EEN JAAR GELEDEN leidde de explosieve mix van ressentiment en moslimfundamentalisme tot de bloedige aanslagen in Zaventem en het Brusselse metrostation Maalbeek. Knack ging de afgelopen maand terug naar de broeihaarden van het moslimterrorisme in de quartiers chauds van Molenbeek, sprak met de lokale deradicaliseringsambtenaar en ging op bezoek in een jeugdhuis in Sint-Gillis. Maar samen met jihadexpert Montasser AlDe’emeh gingen we vooral naar de scholen: de plaats waar de strijd vandaag niet zelden het hevigst wordt gevoerd. In de klas, op de speelplaats en in de leraarskamer valt er nog veel te redden: de voedingsbodem voor radicalisering is zeker niet kleiner geworden -daar zijn alle experten en veldwerkers het over eens – maar alles is nog niet verloren. Dan moeten we wel durven te kiezen voor echte oplossingen, voor opvoe ding en samenlevingstechnieken, voor luisterbereidheid, weg van de segregatie en het eigen gelijk waarin alle partijen zich al eens wentelen. Het optreden tegen polarisering en radicalisering zal soms met harde hand moeten gebeuren, soms met kritische vragen over het wereldbeeld van scholieren en leerkrachten, vaak met empathie. En altijd met uitzicht op nieuwe kansen.

DE ERVARINGEN in de basisscholen en middelbare scholen in Anderlecht, Evere, Jette en Molenbeek wijzen in dezelfde richting: de polarisering is één jaar na de aanslagen alleen maar groter geworden. Het zogenaamde wij-zijdenken is geen loze kreet van wereldverbeteraars, maar een waar drama, en het gijzelt het doen en laten van veel moslimjongeren. Dat zou ons allemaal moeten verontrusten: zolang de blanke bovenklasse er niet in slaagt om iederéén in een veelkleurig en vitaal verhaal mee te nemen, blijft de dreiging imminent. Zolang allochtonen hun toevlucht blijven nemen tot valse profeten, slachtoffermentaliteit of regelrechte haat, blijven ze zelf de kloof vergroten met Belgen die hen wél kansen willen geven. Wat steeds opnieuw uit de gesprekken naar voren komt, is de onvrede met België: de stroom van Syriëstrijders is grotendeels gestopt, maar veel jonge moslims zien hier geen zinvolle toekomst meer. Ze willen weg uit Brussel, de bestemming lijkt er niet al te veel toe te doen.
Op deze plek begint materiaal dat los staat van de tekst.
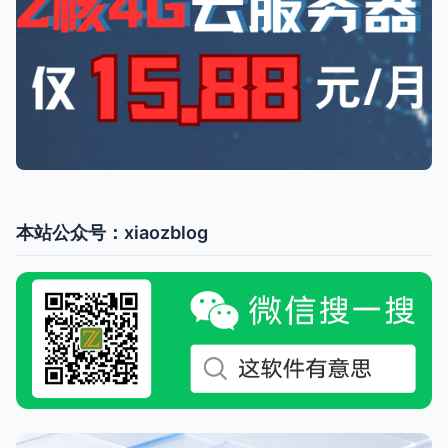
本站公众号：xiaozblog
PROBLEEM OPGELOST? Het zou een cynische vergissing zijn het escapisme van gefrustreerde jongeren toe te juichen. Een exodus zal tot een verdere ontworteling leiden, en tot meer ressentiment tegen een blanke elite, wat dan weer het risico verhoogt op nieuwe aanslagen. Maar zo’n emigratie zou ook een groot verlies zijn voor België na een investering van jaren – de vruchten die niet geplukt worden, zoals Mannheim het verlies omschreef. Knack vond gelukkig ook ondernemende moslimjongeren die in hun toekomst geloven, die zich tegen racisme en discriminatie gewapend hebben en met open blik hun kansen grijpen. Ook zij spreken van een gemiste kans na 22 maart, toen politici en beleidsmakers het vertikten om ook de moslimjongeren een hart onder de riem te steken: ‘Dit was het ideale moment’, zegt de zeventienjarige Hassan uit Anderlecht, ‘om zonder camera’s voor de jongeren te bewijzen: we zijn er voor jullie. Dan zou er wel liefde kunnen ontstaan.’ Het is hoog tijd om het potentieel van moslimjongeren ten goede te keren, zodat de Brusselse lucht, die zwanger is van verlangens die niet beantwoord worden, opklaart. Zoals Hassan het zegt: ‘Het is nooit te laat.’

BERT BULTINCK is hoofdredacteur van Knack.

Het optreden tegen radicalisering zal soms met harde hand moeten gebeuren, vaak met empathie. En altijd met uitzicht op nieuwe kansen.